February was a taste of spring, but you shouldn’t trust March

Farmers lived by the weather; some read the almanac and lived according to the phases of the moon. Some planted seeds or set hens or dehorned calves by the moon, but we Meyerses didn’t even have an almanac!

We listened to the 10 o’clock whistle for the weather prediction and, when the roughest part of the winter was past and spring seemed on its way, I’d recall Helen Vemer’s emphatic warning: "But don’t trust March!"

In 1960, I was teaching my 4 o’clock swimming class at Christian College - now Columbia College. The natatorium was warm and humid.

My husband, Chub, called saying, "I’ll pick you up in 15 minutes. The temperature is near zero, and snow is drifting on Rangeline Road. Nancy and Walt went home with the Browns; the school bus is stuck in a drift on Rangeline."

I looked and discovered that ice was forming on the inside corners of all 23 windows surrounding the swimming pool! I dismissed my class and dressed quickly. I was riding with Chub, and we drove a different way home to avoid the disabled school bus.

The snow was still coming down, and wind was building higher drifts.

Willis Smith drove his tractor part way through the worst drift to meet our children, who were walking to meet him.

Walt, 9 years old, was so short he’d get one leg out and actually be sitting on snow to get the other leg out with each step. Willis loaded our kids on his tractor and backed it out in its own tracks.

Chub and I were at the corner of the road, where the wind was terrific but not building drifts on our east/west road. Our driveway was impassable, so Chub cut the fence at a place where we could drive through the wooded area to the pasture where snow from Kansas was on its way to Illinois without stopping!

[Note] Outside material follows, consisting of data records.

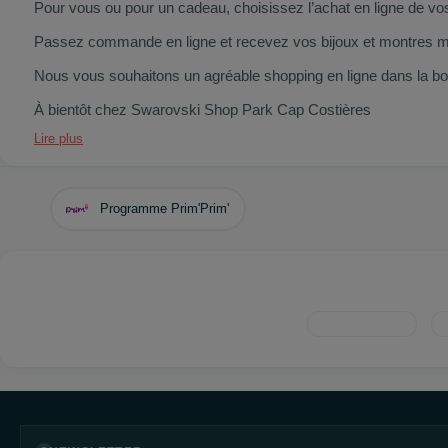
Pour vous ou pour un cadeau, choisissez l’achat en ligne de v
Passez commande en ligne et recevez vos bijoux et montres mod
Nous vous souhaitons un agréable shopping en ligne dans la 
À bientôt chez Swarovski Shop Park Cap Costières
Lire plus
Programme Prim'Prim'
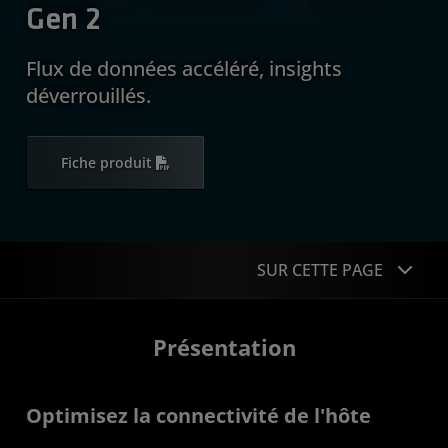
Gen 2
Flux de données accéléré, insights
déverrouillés.
Fiche produit
SUR CETTE PAGE
Présentation
Présentation
Infographie
Optimisez la connectivité de l'hôte
Listicle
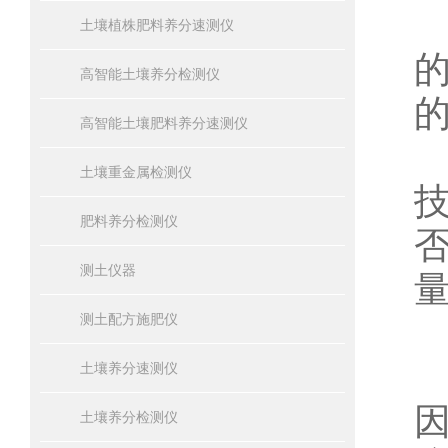
土壤植株肥料养分速测仪
高智能土壤养分检测仪
高智能土壤肥料养分速测仪
土壤重金属检测仪
肥料养分检测仪
测土仪器
测土配方施肥仪
土壤养分速测仪
土壤养分检测仪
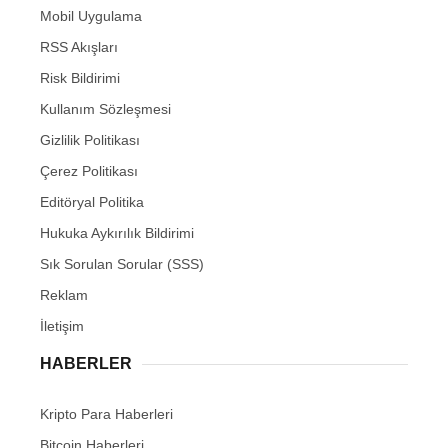
Mobil Uygulama
RSS Akışları
Risk Bildirimi
Kullanım Sözleşmesi
Gizlilik Politikası
Çerez Politikası
Editöryal Politika
Hukuka Aykırılık Bildirimi
Sık Sorulan Sorular (SSS)
Reklam
İletişim
HABERLER
Kripto Para Haberleri
Bitcoin Haberleri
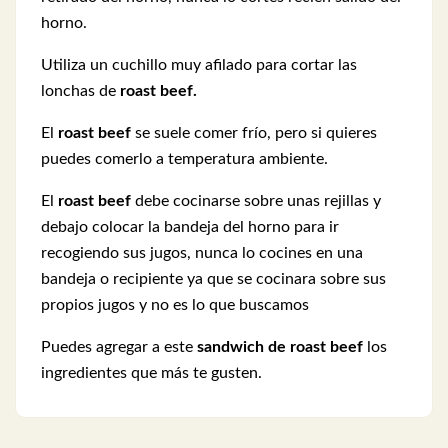
horno.
Utiliza un cuchillo muy afilado para cortar las
lonchas de
roast beef.
El
roast beef
se suele comer frío, pero si quieres
puedes comerlo a temperatura ambiente.
El
roast beef
debe cocinarse sobre unas rejillas y
debajo colocar la bandeja del horno para ir
recogiendo sus jugos, nunca lo cocines en una
bandeja o recipiente ya que se cocinara sobre sus
propios jugos y no es lo que buscamos
Puedes agregar a este
sandwich de roast beef
los
ingredientes que más te gusten.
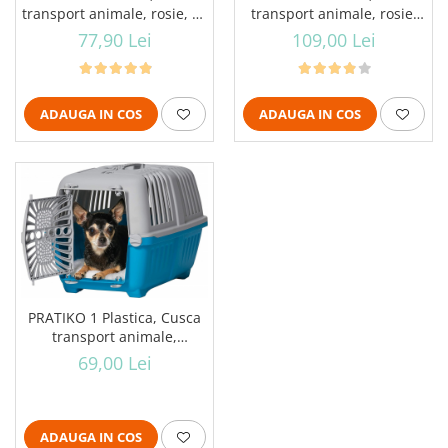
transport animale, rosie, 55
transport animale, rosie,
x 36 x 36 cm
60x39x40 cm
77,90 Lei
109,00 Lei
ADAUGA IN COS
ADAUGA IN COS
PRATIKO 1 Plastica, Cusca
transport animale,
albastra, 48 x 31,5 x 33 cm
69,00 Lei
ADAUGA IN COS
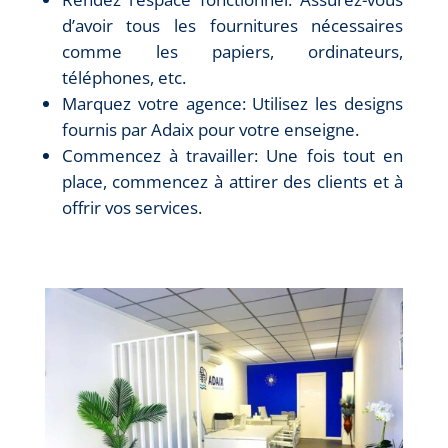
d’avoir tous les fournitures nécessaires
comme les papiers, ordinateurs,
téléphones, etc.
Marquez votre agence: Utilisez les designs
fournis par Adaix pour votre enseigne.
Commencez à travailler: Une fois tout en
place, commencez à attirer des clients et à
offrir vos services.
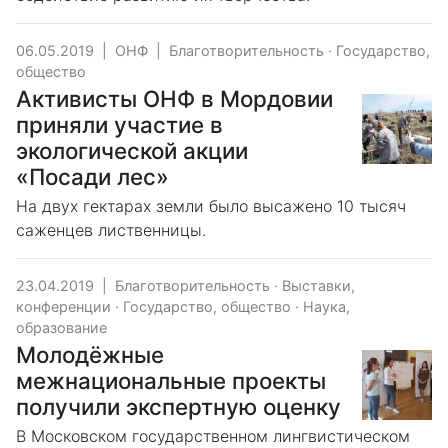
06.05.2019
|
ОНФ
|
Благотворительность
·
Государство,
общество
Активисты ОНФ в Мордовии
приняли участие в
экологической акции
«Посади лес»
На двух гектарах земли было высажено 10 тысяч
саженцев лиственницы.
23.04.2019
|
Благотворительность
·
Выставки,
конференции
·
Государство, общество
·
Наука,
образование
Молодёжные
межнациональные проекты
получили экспертную оценку
В Московском государственном лингвистическом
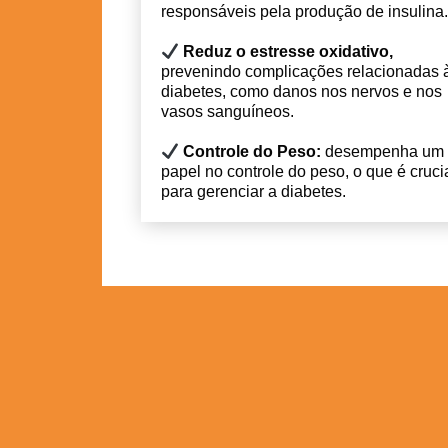
responsáveis pela produção de insulina
Reduz o estresse oxidativo,
prevenindo complicações relacionadas 
diabetes, como danos nos nervos e nos
vasos sanguíneos.
Controle do Peso:
desempenha um
papel no controle do peso, o que é cruci
para gerenciar a diabetes.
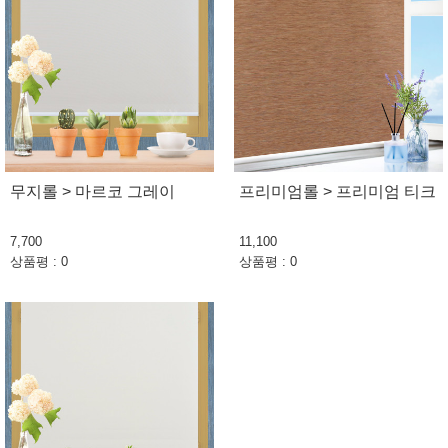
무지롤 > 마르코 그레이
프리미엄롤 > 프리미엄 티크
7,700
11,100
상품평 : 0
상품평 : 0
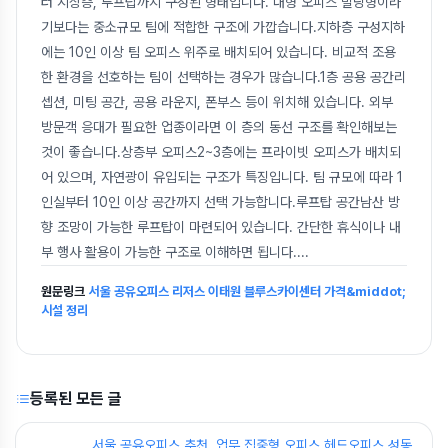
터 지상층, 루프탑까지 구성된 형태입니다. 대형 오피스 빌딩형이라
기보다는 중소규모 팀에 적합한 구조에 가깝습니다.지하층 구성지하
에는 10인 이상 팀 오피스 위주로 배치되어 있습니다. 비교적 조용
한 환경을 선호하는 팀이 선택하는 경우가 많습니다.1층 공용 공간리
셉션, 미팅 공간, 공용 라운지, 폰부스 등이 위치해 있습니다. 외부
방문객 응대가 필요한 업종이라면 이 층의 동선 구조를 확인해보는
것이 좋습니다.상층부 오피스2~3층에는 프라이빗 오피스가 배치되
어 있으며, 자연광이 유입되는 구조가 특징입니다. 팀 규모에 따라 1
인실부터 10인 이상 공간까지 선택 가능합니다.루프탑 공간남산 방
향 조망이 가능한 루프탑이 마련되어 있습니다. 간단한 휴식이나 내
부 행사 활용이 가능한 구조로 이해하면 됩니다.
...
원문링크
서울 공유오피스 리저스 이태원 블루스카이센터 가격&middot;
시설 정리
등록된 모든 글
서울 공유오피스 추천, 업무 집중형 오피스 헤드오피스 성동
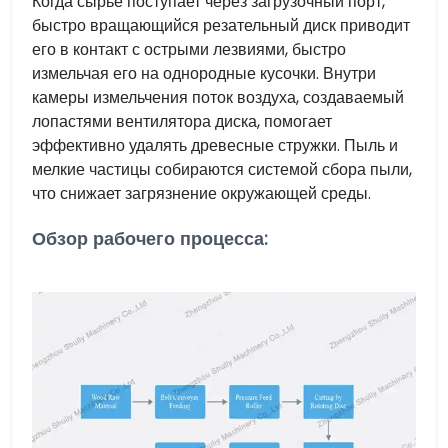
Когда сырьё поступает через загрузочный порт,
быстро вращающийся резательный диск приводит
его в контакт с острыми лезвиями, быстро
измельчая его на однородные кусочки. Внутри
камеры измельчения поток воздуха, создаваемый
лопастями вентилятора диска, помогает
эффективно удалять древесные стружки. Пыль и
мелкие частицы собираются системой сбора пыли,
что снижает загрязнение окружающей среды.
Обзор рабочего процесса:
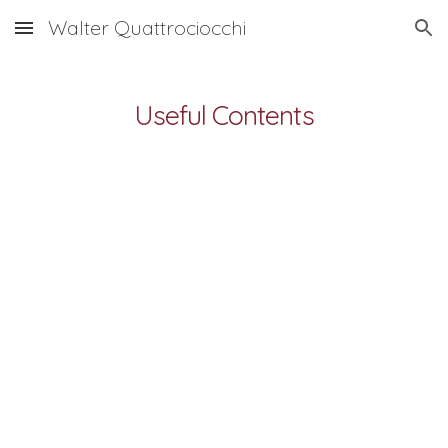
Walter Quattrociocchi
Skip to main content
Skip to navigation
Useful Contents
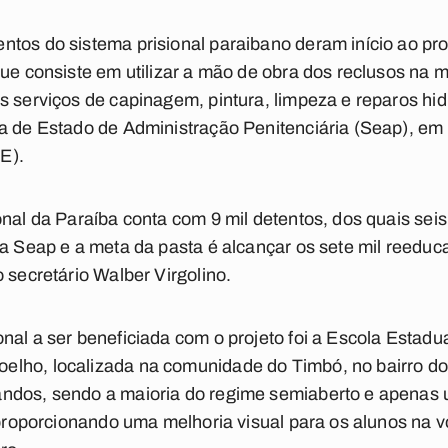
tos do sistema prisional paraibano deram início ao pro
que consiste em utilizar a mão de obra dos reclusos na
s serviços de capinagem, pintura, limpeza e reparos hidr
a de Estado de Administração Penitenciária (Seap), em 
E).
onal da Paraíba conta com 9 mil detentos, dos quais seis
da Seap e a meta da pasta é alcançar os sete mil reeduca
 secretário Walber Virgolino.
al a ser beneficiada com o projeto foi a Escola Estadual
lho, localizada na comunidade do Timbó, no bairro d
ndos, sendo a maioria do regime semiaberto e apenas u
, proporcionando uma melhoria visual para os alunos na v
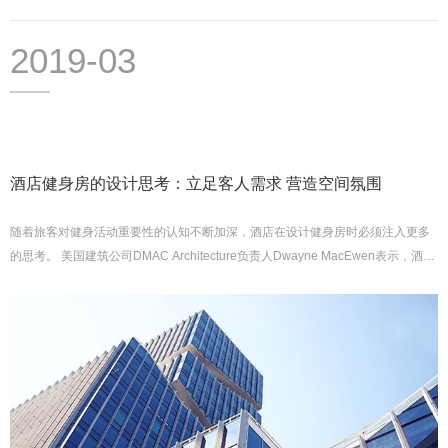
2019-03
酒店健身房的设计思考：立足客人需求 营造空间氛围
随着旅客对健身活动重要性的认知不断加深，酒店在设计健身房时必须注入更多
的思考。 美国建筑公司DMAC Architecture负责人Dwayne MacEwen表示，酒店
地下室或封闭空间内的健身场所已经上...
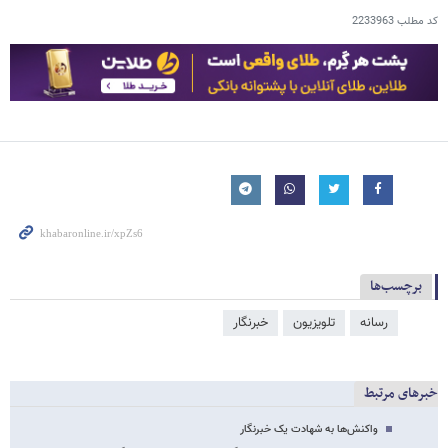
کد مطلب
2233963
برچسب‌ها
رسانه
تلویزیون
خبرنگار
خبرهای مرتبط
واکنش‌ها به شهادت یک خبرنگار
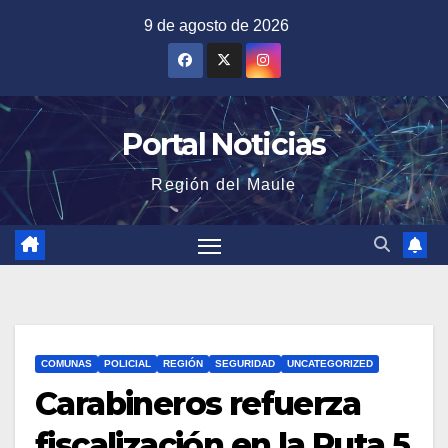
Saltar
9 de agosto de 2026
al
contenido
Portal Noticias
Región del Maule
COMUNAS
POLICIAL
REGIÓN
SEGURIDAD
UNCATEGORIZED
Carabineros refuerza
fiscalización en la Ruta 5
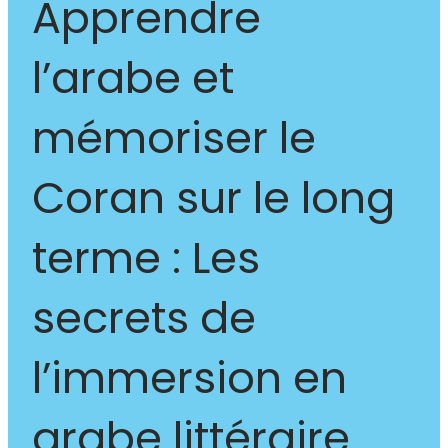
Apprendre
l’arabe et
mémoriser le
Coran sur le long
terme : Les
secrets de
l’immersion en
arabe littéraire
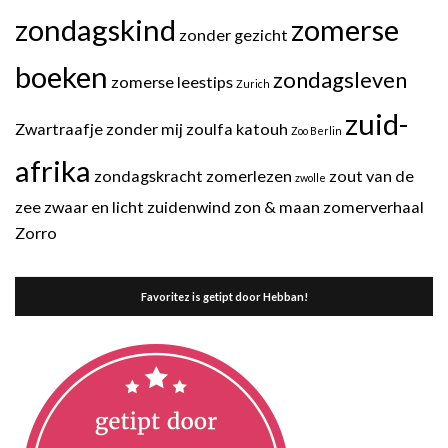
zondagskind
zomerse
zonder gezicht
boeken
zondagsleven
zomerse leestips
Zurich
zuid-
Zwartraafje
zonder mij
zoulfa katouh
Zoo Berlin
afrika
zondagskracht
zomerlezen
zout van de
zwolle
zee
zwaar en licht
zuidenwind
zon & maan
zomerverhaal
Zorro
Favoritez is getipt door Hebban!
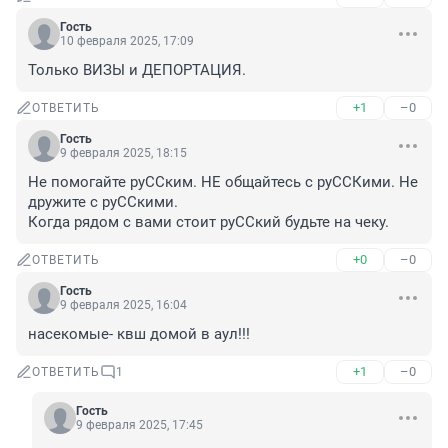
Гость
10 февраля 2025, 17:09
Только ВИЗЫ и ДЕПОРТАЦИЯ.
+1
–0
ОТВЕТИТЬ
Гость
9 февраля 2025, 18:15
Не помогайте руССким. НЕ общайтесь с руССКими. Не 
дружите с руССкими.

Когда рядом с вами стоит руССкий будьте на чеку.
+0
–0
ОТВЕТИТЬ
Гость
9 февраля 2025, 16:04
насекомые- квш домой в аул!!!
+1
–0
ОТВЕТИТЬ
1
Гость
9 февраля 2025, 17:45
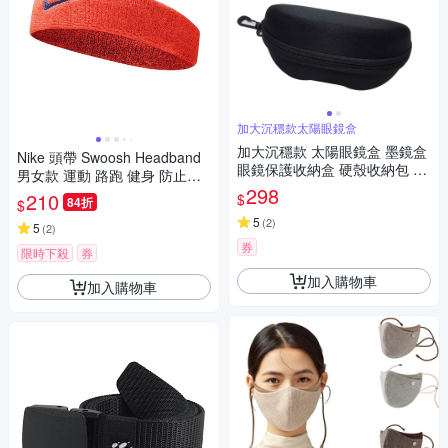
加大沉穩款太陽眼鏡盒
加大沉穩款 太陽眼鏡盒 墨鏡盒
Nike 頭帶 Swoosh Headband
眼鏡保護收納盒 硬殼收納包 防
男女款 運動 路跑 健身 防止頭
撞包(附掛勾)
298
髮干擾 吸汗 橘 藍 N00015448
210
$
84折
$
04OS
5
(
2
)
5
(
2
)
券
限時下殺
券
加入購物車
加入購物車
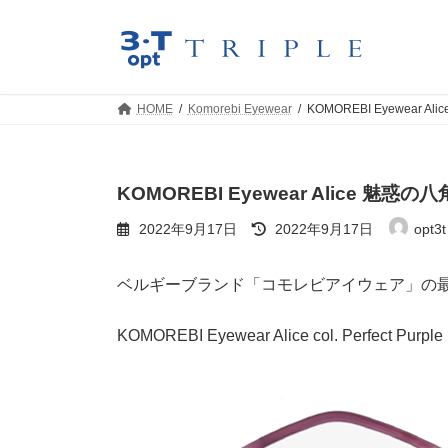
コ
ナ
ン
ビ
テ
ゲ
ン
ー
ツ
シ
HOME
Komorebi Eyewear
KOMOREBI Eyewear 
へ
ョ
ス
ン
キ
に
ッ
移
KOMOREBI Eyewear Alice 魅惑
プ
動
最
2022年9月17日
2022年9月17日
opt3t 
終
更
新
ベルギーブランド「コモレビアイウェア」の
日
時
:
KOMOREBI Eyewear Alice col. Perfect Purple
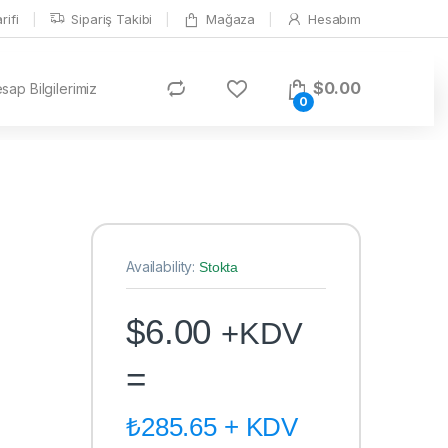
ifi
Sipariş Takibi
Mağaza
Hesabım
$
0.00
ap Bilgilerimiz
0
Availability:
Stokta
$
6.00
+KDV
=
₺
285.65
+ KDV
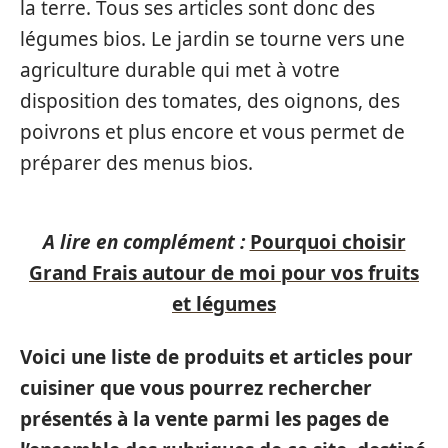
la terre. Tous ses articles sont donc des
légumes bios. Le jardin se tourne vers une
agriculture durable qui met à votre
disposition des tomates, des oignons, des
poivrons et plus encore et vous permet de
préparer des menus bios.
A lire en complément :
Pourquoi choisir
Grand Frais autour de moi pour vos fruits
et légumes
Voici une liste de produits et articles pour
cuisiner que vous pourrez rechercher
présentés à la vente parmi les pages de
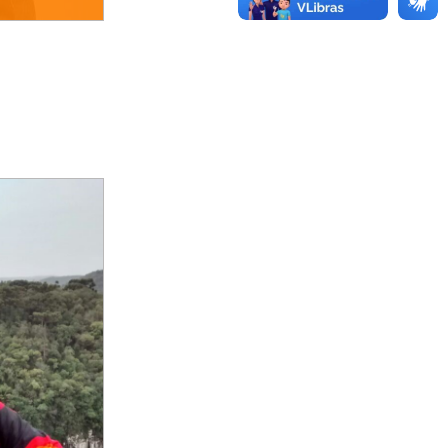
 Sociedade pela
lo - PUC/SP, cuja
ade, famílias:
 em cadeias
b orientação da
dida em julho de
dade do Vale do
dida em fevereiro
liana Bhering,
ulto/crianças em
ntil." Pedagoga
lumenau (1994).
o de Pedagogia
rina (UDESC).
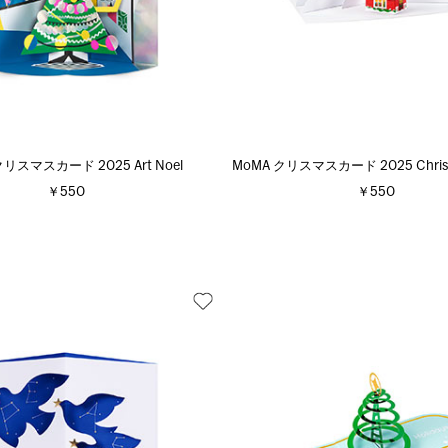
クリスマスカード 2025 Art Noel
MoMA クリスマスカード 2025 Christ
￥550
￥550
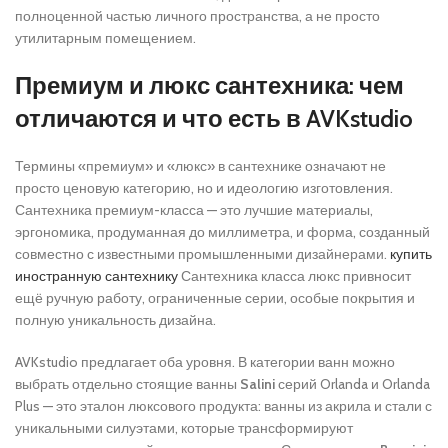
полноценной частью личного пространства, а не просто
утилитарным помещением.
Премиум и люкс сантехника: чем
отличаются и что есть в AVKstudio
Термины «премиум» и «люкс» в сантехнике означают не
просто ценовую категорию, но и идеологию изготовления.
Сантехника премиум-класса — это лучшие материалы,
эргономика, продуманная до миллиметра, и форма, созданный
совместно с известными промышленными дизайнерами.
купить
иностранную сантехнику
Сантехника класса люкс привносит
ещё ручную работу, ограниченные серии, особые покрытия и
полную уникальность дизайна.
AVKstudio предлагает оба уровня. В категории ванн можно
выбрать отдельно стоящие ванны
Salini
серий Orlanda и Orlanda
Plus — это эталон люксового продукта: ванны из акрила и стали с
уникальными силуэтами, которые трансформируют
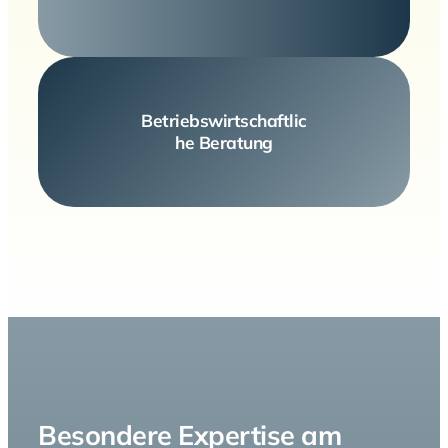
Betriebswirtschaftlic
he Beratung
Besondere Expertise am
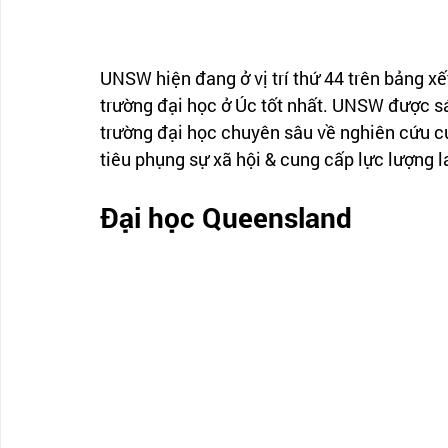
UNSW hiện đang ở vị trí thứ 44 trên bảng xết 
trường đại học ở Úc tốt nhất. UNSW được sá
trường đại học chuyên sâu về nghiên cứu củ
tiêu phụng sự xã hội & cung cấp lực lượng la
Đại học Queensland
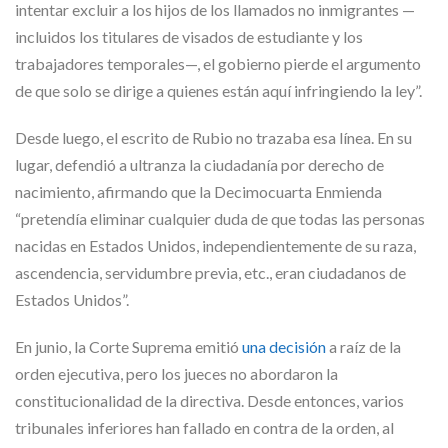
intentar excluir a los hijos de los llamados no inmigrantes —
incluidos los titulares de visados de estudiante y los
trabajadores temporales—, el gobierno pierde el argumento
de que solo se dirige a quienes están aquí infringiendo la ley”.
Desde luego, el escrito de Rubio no trazaba esa línea. En su
lugar, defendió a ultranza la ciudadanía por derecho de
nacimiento, afirmando que la Decimocuarta Enmienda
“pretendía eliminar cualquier duda de que todas las personas
nacidas en Estados Unidos, independientemente de su raza,
ascendencia, servidumbre previa, etc., eran ciudadanos de
Estados Unidos”.
En junio, la Corte Suprema emitió
una decisión
a raíz de la
orden ejecutiva, pero los jueces no abordaron la
constitucionalidad de la directiva. Desde entonces, varios
tribunales inferiores han fallado en contra de la orden, al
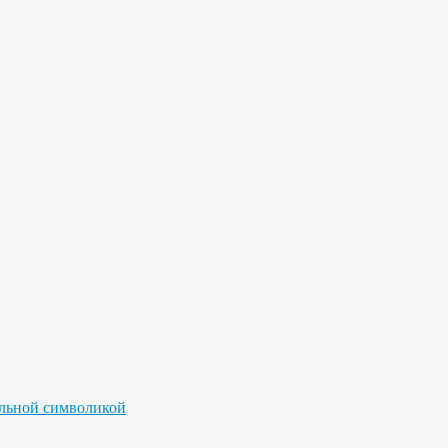
альной символикой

We were just one family among many that March night. The Raymond Smiths had seven guests for supper, plus overnight and breakfast. Mae Brown brought in her groceries from the stopped car and shared various items - to feed the 11 people at the Smiths’ impromptu bunking party. The next day the Boone County road grading crew and equipment freed the school bus and made a narrow slot in that drift - wide enough for one car at a time. The wind subsided, and the sun came out, but there were cold winter days ahead.

Willis Smith loaned us corn stalks to feed our cattle for days! Creeks were frozen solid, and ice was very thick on ponds. The cows crowded around the person wielding the big double-bladed ax to cut though 4 inches of ice to water. I did this alone one morning, and the toughest part was to get the cut chunk of ice out of the hole because of cows crowding in as soon as they smelled water. March 1960 set records. We four Gerards rode in the front of the pickup, and two neighbors rode in the back with their shovels ready to scoop. Then there was mud! My station wagon sat unused for five weeks. On spring days this year, I’m recalling, "Don’t trust March."